[DATASET ENTRIES]

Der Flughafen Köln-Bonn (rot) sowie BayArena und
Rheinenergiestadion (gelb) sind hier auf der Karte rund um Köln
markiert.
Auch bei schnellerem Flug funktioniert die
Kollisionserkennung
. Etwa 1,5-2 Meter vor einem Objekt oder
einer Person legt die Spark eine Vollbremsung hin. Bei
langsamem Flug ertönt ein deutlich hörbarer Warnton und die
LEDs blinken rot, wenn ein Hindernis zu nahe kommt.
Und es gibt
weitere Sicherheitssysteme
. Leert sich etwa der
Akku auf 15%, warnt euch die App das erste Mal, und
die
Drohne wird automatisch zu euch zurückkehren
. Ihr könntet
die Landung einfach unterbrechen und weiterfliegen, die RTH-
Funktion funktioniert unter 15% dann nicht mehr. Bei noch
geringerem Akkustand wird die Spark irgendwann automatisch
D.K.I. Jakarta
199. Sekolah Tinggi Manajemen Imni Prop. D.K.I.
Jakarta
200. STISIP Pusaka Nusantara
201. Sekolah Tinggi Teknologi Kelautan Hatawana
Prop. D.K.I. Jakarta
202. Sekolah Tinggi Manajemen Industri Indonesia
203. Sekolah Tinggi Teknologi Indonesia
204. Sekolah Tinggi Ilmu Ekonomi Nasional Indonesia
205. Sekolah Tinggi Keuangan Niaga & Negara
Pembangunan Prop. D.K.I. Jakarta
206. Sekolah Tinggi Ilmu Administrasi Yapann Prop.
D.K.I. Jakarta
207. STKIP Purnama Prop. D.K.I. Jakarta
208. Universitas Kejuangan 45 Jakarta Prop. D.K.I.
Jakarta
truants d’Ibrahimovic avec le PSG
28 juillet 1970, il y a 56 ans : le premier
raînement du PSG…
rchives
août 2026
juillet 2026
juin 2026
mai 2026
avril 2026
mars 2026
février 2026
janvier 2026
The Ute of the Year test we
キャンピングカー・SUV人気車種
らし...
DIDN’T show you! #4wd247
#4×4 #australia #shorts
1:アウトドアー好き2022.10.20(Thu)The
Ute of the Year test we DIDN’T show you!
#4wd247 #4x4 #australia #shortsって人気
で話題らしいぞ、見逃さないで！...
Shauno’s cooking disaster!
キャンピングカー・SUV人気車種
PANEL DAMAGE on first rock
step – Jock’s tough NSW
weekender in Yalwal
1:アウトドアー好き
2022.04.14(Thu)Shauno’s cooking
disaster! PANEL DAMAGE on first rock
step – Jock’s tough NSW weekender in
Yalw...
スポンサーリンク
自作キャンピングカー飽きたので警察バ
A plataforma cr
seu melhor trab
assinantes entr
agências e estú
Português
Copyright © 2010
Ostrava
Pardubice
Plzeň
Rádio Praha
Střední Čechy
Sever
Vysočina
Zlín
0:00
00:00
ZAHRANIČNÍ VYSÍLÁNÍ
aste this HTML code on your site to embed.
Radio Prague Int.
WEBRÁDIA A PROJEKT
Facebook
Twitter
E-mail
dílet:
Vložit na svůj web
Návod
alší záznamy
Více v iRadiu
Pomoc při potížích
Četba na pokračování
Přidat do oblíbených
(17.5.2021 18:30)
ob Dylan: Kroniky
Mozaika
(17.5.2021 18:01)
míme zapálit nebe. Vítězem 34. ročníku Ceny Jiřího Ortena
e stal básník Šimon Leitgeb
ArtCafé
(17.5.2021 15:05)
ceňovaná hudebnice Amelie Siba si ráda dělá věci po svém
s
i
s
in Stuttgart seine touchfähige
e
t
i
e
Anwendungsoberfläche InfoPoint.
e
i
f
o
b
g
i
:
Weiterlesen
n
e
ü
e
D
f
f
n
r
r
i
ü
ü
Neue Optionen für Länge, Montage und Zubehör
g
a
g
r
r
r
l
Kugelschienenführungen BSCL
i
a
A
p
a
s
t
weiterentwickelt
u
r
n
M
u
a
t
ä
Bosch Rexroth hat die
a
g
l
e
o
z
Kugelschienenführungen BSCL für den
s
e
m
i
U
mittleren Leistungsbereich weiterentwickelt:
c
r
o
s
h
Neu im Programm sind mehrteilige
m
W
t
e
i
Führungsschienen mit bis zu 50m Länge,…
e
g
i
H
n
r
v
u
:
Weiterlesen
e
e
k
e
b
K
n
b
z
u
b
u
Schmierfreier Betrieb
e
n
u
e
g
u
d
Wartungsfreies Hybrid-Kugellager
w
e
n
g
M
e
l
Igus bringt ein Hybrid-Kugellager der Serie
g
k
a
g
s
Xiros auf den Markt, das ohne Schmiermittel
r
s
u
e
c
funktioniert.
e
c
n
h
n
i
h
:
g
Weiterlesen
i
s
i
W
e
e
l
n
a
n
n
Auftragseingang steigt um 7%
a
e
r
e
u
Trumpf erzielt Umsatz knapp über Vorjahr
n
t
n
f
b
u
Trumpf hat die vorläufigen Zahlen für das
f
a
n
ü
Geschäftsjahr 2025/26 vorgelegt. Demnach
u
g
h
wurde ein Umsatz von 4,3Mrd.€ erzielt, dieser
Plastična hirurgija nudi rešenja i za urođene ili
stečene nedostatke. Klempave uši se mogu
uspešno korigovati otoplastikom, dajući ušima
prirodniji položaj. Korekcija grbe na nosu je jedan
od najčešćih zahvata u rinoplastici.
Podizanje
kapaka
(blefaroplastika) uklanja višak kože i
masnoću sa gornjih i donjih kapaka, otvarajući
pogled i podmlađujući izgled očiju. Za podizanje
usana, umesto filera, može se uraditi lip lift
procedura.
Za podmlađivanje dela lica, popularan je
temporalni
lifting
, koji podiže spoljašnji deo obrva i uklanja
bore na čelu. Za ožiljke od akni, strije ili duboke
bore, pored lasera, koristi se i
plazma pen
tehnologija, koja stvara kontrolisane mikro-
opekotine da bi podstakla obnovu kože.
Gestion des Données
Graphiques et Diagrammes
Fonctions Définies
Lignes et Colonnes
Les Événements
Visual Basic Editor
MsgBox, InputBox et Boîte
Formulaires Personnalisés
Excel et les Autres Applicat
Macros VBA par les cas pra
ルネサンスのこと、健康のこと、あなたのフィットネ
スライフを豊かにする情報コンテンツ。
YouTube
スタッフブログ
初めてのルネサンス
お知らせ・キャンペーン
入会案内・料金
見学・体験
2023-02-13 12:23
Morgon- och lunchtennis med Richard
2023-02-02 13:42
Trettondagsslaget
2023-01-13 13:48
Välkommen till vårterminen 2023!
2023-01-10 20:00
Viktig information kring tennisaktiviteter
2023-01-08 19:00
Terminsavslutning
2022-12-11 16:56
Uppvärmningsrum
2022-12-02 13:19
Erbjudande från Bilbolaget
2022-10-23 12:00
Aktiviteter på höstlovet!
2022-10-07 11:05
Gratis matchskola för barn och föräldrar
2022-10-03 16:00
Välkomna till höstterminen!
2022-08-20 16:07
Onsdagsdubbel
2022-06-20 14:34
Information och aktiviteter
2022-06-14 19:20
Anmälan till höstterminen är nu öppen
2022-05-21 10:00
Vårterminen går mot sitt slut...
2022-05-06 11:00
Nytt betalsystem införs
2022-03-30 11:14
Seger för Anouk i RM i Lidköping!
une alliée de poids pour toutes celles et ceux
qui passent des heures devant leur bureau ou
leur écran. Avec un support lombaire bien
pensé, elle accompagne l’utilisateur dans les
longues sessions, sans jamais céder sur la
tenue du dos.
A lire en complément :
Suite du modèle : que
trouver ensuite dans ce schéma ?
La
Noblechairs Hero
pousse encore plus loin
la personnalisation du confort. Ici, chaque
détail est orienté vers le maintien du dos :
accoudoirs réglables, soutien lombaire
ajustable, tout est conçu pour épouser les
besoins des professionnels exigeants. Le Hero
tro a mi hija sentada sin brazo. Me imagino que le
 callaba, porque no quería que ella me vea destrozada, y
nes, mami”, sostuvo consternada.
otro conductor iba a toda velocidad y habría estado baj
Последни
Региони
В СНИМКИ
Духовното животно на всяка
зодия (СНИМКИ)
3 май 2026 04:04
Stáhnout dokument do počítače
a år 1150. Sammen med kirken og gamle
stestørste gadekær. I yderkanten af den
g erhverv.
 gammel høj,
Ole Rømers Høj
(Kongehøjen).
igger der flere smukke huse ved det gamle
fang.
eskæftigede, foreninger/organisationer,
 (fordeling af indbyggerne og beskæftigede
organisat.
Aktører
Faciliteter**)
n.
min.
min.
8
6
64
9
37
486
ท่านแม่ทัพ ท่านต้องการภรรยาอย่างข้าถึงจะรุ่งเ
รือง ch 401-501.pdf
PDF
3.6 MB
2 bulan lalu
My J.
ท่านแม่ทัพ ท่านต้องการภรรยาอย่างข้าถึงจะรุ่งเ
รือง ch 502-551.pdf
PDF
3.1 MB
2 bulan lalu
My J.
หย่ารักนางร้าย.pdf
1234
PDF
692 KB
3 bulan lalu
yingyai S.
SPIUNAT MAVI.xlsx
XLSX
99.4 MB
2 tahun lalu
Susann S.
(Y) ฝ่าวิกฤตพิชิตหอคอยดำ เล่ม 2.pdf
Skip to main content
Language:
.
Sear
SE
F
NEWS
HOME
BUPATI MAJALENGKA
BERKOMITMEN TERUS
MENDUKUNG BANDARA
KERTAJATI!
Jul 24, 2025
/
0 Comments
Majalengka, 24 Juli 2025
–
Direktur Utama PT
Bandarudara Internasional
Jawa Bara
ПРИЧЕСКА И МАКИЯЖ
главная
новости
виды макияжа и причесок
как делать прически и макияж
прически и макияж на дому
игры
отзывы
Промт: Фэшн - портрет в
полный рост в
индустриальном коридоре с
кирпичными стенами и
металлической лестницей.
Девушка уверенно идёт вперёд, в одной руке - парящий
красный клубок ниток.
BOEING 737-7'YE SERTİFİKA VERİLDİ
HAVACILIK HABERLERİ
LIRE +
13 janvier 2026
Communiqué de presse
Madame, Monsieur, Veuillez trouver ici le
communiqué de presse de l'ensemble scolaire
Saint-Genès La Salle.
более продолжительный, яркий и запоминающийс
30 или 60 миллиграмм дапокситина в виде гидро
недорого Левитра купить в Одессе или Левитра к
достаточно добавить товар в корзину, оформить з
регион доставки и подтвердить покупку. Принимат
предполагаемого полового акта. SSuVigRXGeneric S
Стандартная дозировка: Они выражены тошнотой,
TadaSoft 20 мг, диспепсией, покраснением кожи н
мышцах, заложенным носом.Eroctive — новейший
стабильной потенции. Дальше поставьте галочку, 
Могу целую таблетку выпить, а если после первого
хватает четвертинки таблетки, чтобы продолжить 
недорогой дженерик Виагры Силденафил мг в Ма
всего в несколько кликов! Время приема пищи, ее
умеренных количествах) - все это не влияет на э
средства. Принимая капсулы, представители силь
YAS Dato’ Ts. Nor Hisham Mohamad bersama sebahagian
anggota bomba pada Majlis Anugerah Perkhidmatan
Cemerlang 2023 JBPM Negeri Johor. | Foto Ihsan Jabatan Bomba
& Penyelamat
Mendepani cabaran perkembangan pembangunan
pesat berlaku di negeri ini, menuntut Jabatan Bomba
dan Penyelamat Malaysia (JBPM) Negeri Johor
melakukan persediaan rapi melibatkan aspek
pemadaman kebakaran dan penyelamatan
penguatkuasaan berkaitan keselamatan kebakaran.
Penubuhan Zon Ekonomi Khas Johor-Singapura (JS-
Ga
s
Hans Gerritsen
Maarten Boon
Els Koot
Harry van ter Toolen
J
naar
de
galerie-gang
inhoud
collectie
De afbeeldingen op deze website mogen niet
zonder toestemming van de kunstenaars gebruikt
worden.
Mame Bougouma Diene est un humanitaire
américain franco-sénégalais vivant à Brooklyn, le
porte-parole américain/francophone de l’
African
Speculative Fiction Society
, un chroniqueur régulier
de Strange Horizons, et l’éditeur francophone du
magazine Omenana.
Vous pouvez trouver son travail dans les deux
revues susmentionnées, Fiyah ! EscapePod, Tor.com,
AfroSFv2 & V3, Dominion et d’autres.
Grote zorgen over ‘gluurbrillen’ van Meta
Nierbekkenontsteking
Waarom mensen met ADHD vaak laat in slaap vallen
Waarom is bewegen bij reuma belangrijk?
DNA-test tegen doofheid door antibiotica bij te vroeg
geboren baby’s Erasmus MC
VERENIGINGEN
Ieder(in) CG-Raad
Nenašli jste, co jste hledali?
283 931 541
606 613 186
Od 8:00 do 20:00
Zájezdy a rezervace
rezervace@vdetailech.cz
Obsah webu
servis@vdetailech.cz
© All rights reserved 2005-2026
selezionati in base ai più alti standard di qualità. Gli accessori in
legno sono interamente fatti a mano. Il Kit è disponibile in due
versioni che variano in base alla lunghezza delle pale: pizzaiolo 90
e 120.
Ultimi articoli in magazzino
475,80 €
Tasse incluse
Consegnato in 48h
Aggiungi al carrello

[INSTRUCTIONS FOR THE TASK]
Reproduce exactly what appears from the line containing "geboren baby’s Erasmus MC" down to the final line of the data.

[ANSWER BELOW]
geboren baby’s Erasmus MC
VERENIGINGEN
Ieder(in) CG-Raad
Nenašli jste, co jste hledali?
283 931 541
606 613 186
Od 8:00 do 20:00
Zájezdy a rezervace
rezervace@vdetailech.cz
Obsah webu
servis@vdetailech.cz
© All rights reserved 2005-2026
selezionati in base ai più alti standard di qualità. Gli accessori in
legno sono interamente fatti a mano. Il Kit è disponibile in due
versioni che variano in base alla lunghezza delle pale: pizzaiolo 90
e 120.
Ultimi articoli in magazzino
475,80 €
Tasse incluse
Consegnato in 48h
Aggiungi al carrello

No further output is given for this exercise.